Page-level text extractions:
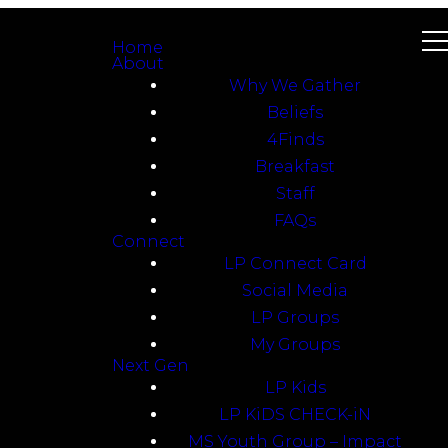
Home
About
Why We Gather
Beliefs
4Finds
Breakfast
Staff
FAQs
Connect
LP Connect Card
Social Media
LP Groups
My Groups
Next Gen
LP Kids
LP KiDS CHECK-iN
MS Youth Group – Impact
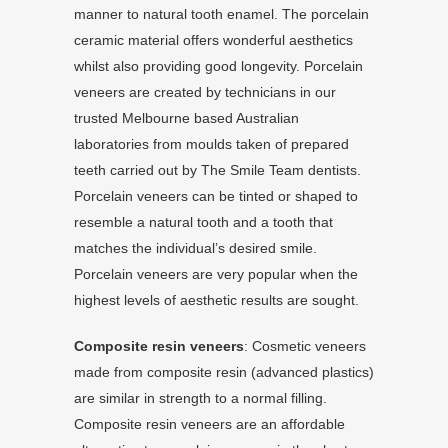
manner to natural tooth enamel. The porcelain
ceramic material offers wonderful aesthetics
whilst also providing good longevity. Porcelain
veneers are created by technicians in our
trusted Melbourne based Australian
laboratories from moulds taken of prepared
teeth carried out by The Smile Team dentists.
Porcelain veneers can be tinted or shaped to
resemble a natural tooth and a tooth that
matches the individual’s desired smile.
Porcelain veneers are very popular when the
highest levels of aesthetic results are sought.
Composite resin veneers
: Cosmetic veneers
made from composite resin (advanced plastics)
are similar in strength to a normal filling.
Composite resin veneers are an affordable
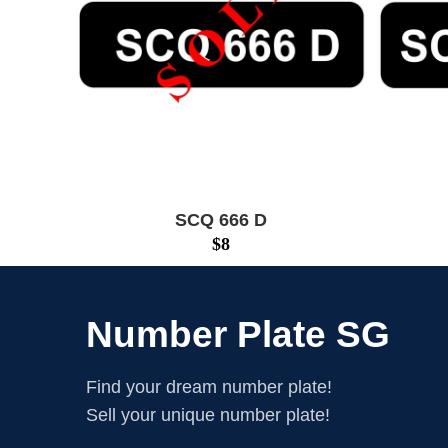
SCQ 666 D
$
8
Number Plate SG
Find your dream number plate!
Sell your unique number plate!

- [Activity]:
Begin with the line above that has "veneers are created by technicians in our" and continue through the line that has "Composite resin veneers are an affordable", setting each one down exactly. Stop there.

- [Task result]:
veneers are created by technicians in our
trusted Melbourne based Australian
laboratories from moulds taken of prepared
teeth carried out by The Smile Team dentists.
Porcelain veneers can be tinted or shaped to
resemble a natural tooth and a tooth that
matches the individual’s desired smile.
Porcelain veneers are very popular when the
highest levels of aesthetic results are sought.
Composite resin veneers
: Cosmetic veneers
made from composite resin (advanced plastics)
are similar in strength to a normal filling.
Composite resin veneers are an affordable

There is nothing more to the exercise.